Mr. Weaver had traveled down from the lunch room on the slow afternoon cart, with a stop at the library on the way, and by the time he got to his classroom it was about one o’clock in the afternoon and the assistant principal was coming from a bad observation in the classroom opposite the school’s entrance. His air was deadly cold and the red observation pen was like a flat blade of ice on his teacher observation rubric.

“Excuse me,” he said, “but are there “Landlady” lesson plans not too far away from here? because I’m here to observe you and you mentioned something about a “Landlady” analysis?”

Luckily you had this Landlady” Lesson Plan for Making Inferences.

Here’s a link to the text.

“The Landlady” Analysis and Summary

Hey, maybe you read this when you were in high school and don’t remember everything? Or perhaps you’re just too busy grading the 436 essays you assigned the week before Spring Break? Either way, here’s a summary of “The Landlady” by Roald Dahl that you can use to help with your “Landlady” Lesson Plan for Making Inferences.

Summary

Billy Weaver has arrived in Bath—the town in England, not the thing in your bathroom. He’s there on a work assignment from London and it’s been a rather inconvenient train ride and he just wants to get a room for the night and take care of business in the morning.

He’s on his way to The Bell and Dragon when another bed and breakfast captures his fancy. The landlady awaits and greets him warmly, in a somewhat creepy manner, kind of like that overly friendly guy in the Wal-Mart toy aisle who, unbeknownst to you, is actually trying to recruit you into his MLM company. Actually, the landlady is even more creepy. You’ll see.

Billy Weaver’s youth—he’s only 17—and naivete comes into play as he signs the guest book, a guest book with only two names in it. (Note to reader: If you happen across a bed and breakfast in England, or any other country, that has only two names in the guest book, leave, immediately. Better yet, run like hell!)

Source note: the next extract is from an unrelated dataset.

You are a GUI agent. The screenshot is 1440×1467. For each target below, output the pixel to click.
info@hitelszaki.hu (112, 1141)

Billy Weaver seems to recognize the names from somewhere, from the newspaper or something, but he can’t quite place why. The landlady assures him the two boys are still there. The landlady brings Billy some tea, which he drinks. She offers him more tea, but Billy declines because the tea has a bitter almond taste.

Cyanide has a bitter almond taste.

Duh! Duh! Daaaaaaaaaaa!

Analysis

This “Landlady” analysis will help you form “Landlady” lesson plans.

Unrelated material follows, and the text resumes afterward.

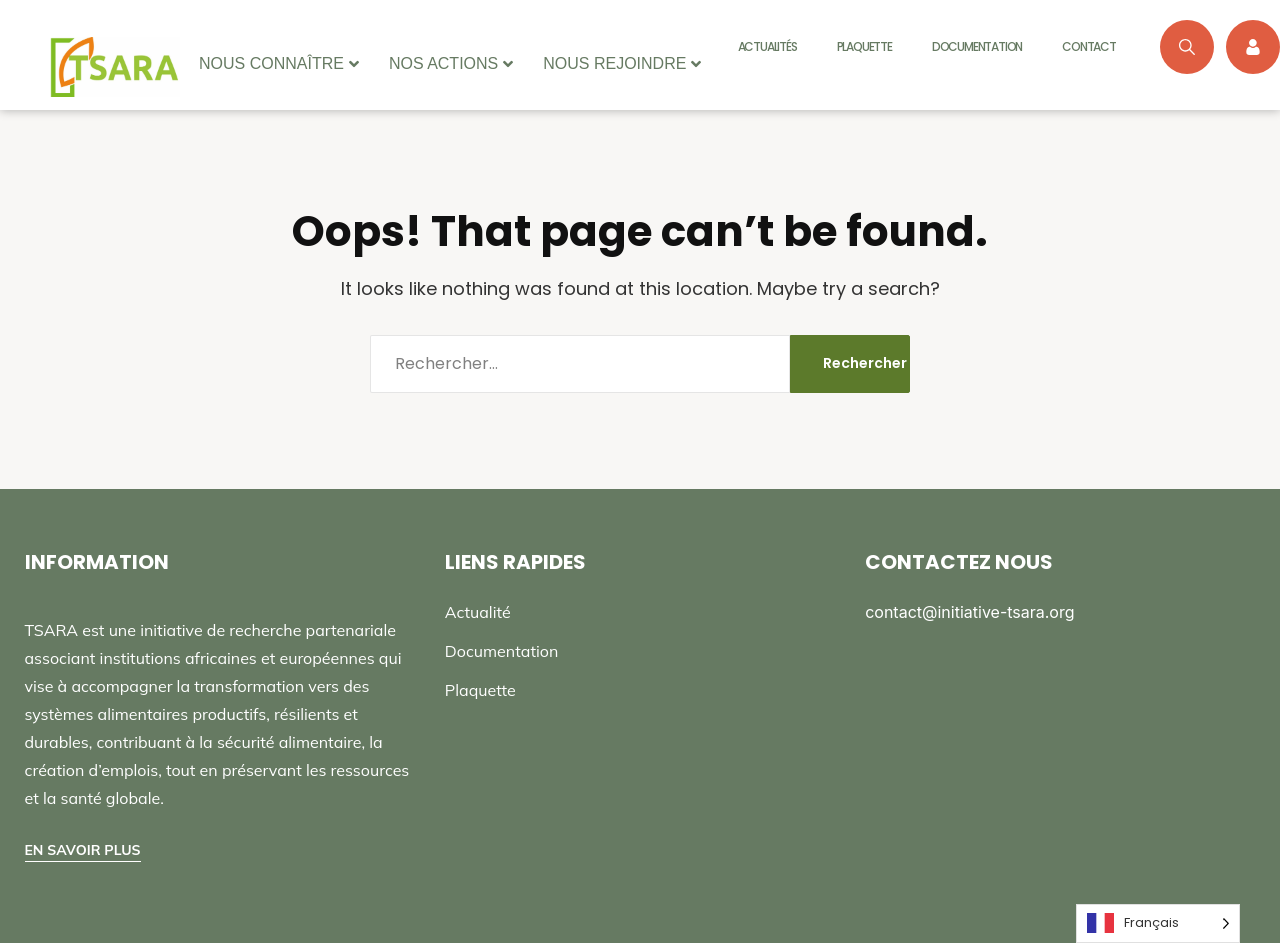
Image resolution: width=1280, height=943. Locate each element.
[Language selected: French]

  • Irony. I think it’s safe to say that most bed and breakfasts treat their guests a tad better than this particular landlady. And who would expect such a dastardly act from a sweet old lady? There’s, perhaps, a bit of dramatic irony here because the reader guesses long before Billy that there ain’t nothing good happening here. It’s also ironic that I’m an English teacher who used the word “ain’t” in the previous sentence. You wouldn’t expect that, would you?
  • Setting. Nothing good happens late at night in England, especially on the street Billy walks down.
  • Foreshadowing. We’re not exactly sure what this landlady is up to, but there are enough suggestions to indicate Billy will soon join the other two young men who have signed the guest book.
  • Making Inferences. Much of what happens in “The Landlady” must be inferred by the reader.
  • “The Landlady” contains elements of horror.
  • Character. The landlady is quite the landlady.

ELA Standards

I guess you should have some objectives with your lesson plan, right?

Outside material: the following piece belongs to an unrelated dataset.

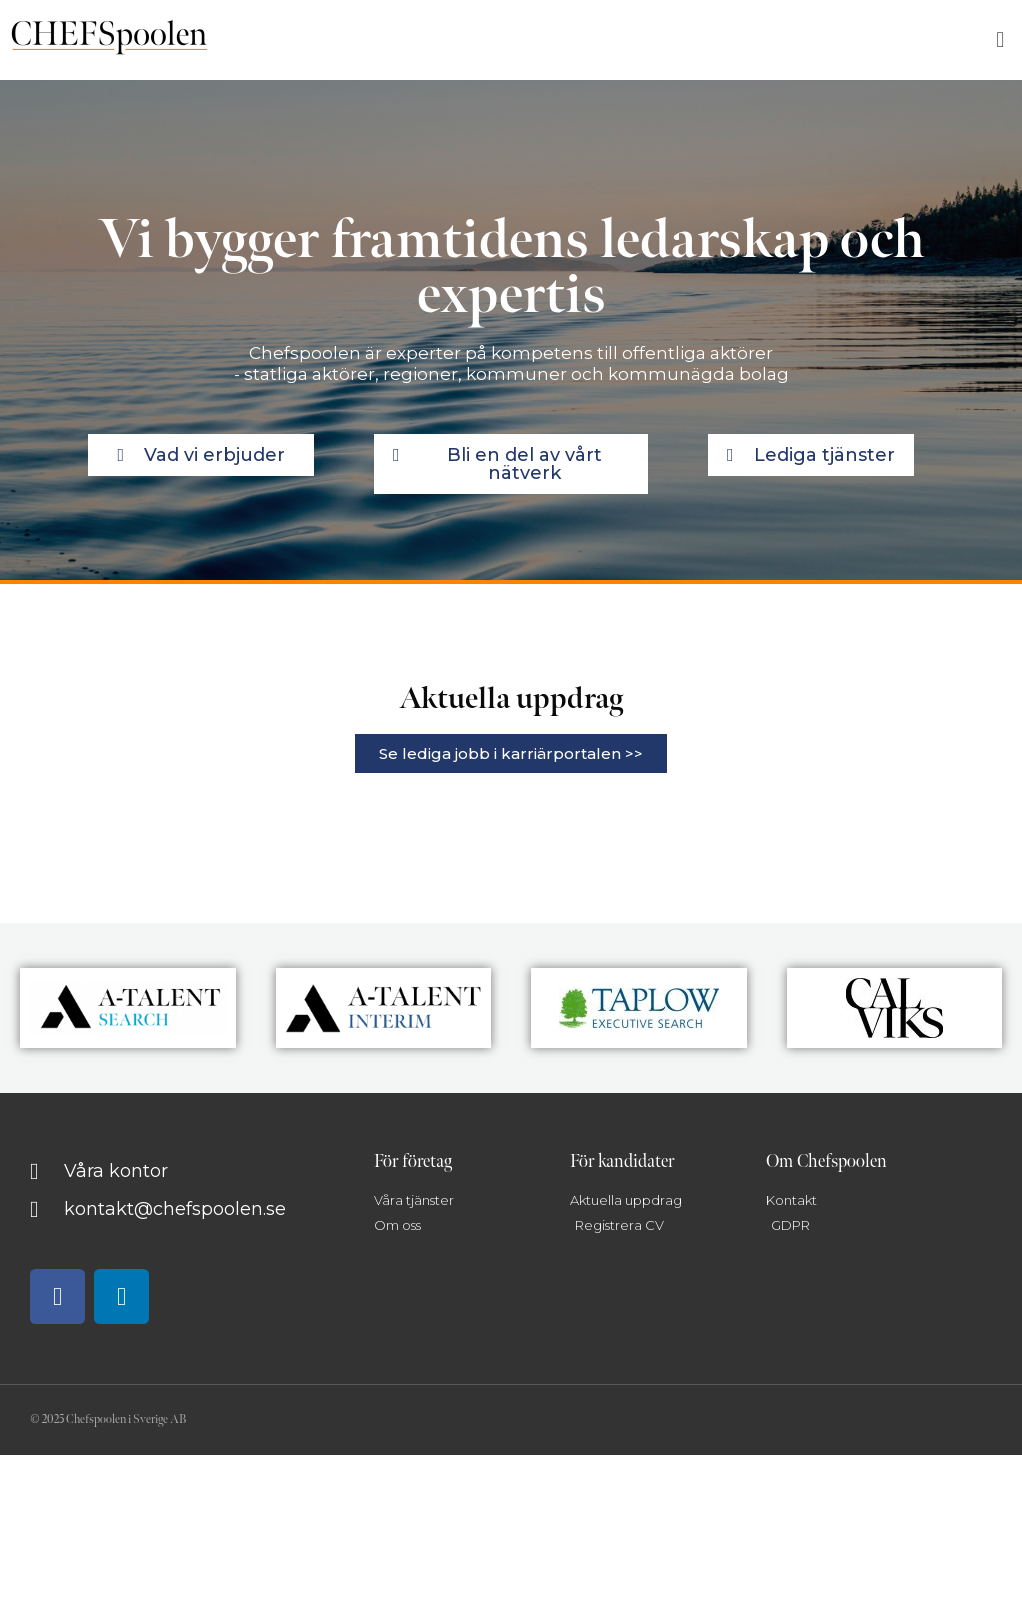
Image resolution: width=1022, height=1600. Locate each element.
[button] (1000, 39)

  • RL.9-10.1 Cite strong and thorough textual evidence to support analysis of what the text says explicitly as well as inferences drawn from the text.
  • RL.9-10.3 Analyze how complex characters (e.g., those with multiple or conflicting motivations) develop over the course of a text, interact with other characters, and advance the plot or develop the theme.
  • RL.9-10.5 Analyze how an author’s choices concerning how to structure a text, order events within it (e.g., parallel plots), and manipulate time (e.g., pacing, flashbacks) create such effects as mystery, tension, or surprise.
  • RL.9-10.6 Analyze a particular point of view or cultural experience reflected in a work of literature from outside the United States, drawing on a wide reading of world literature.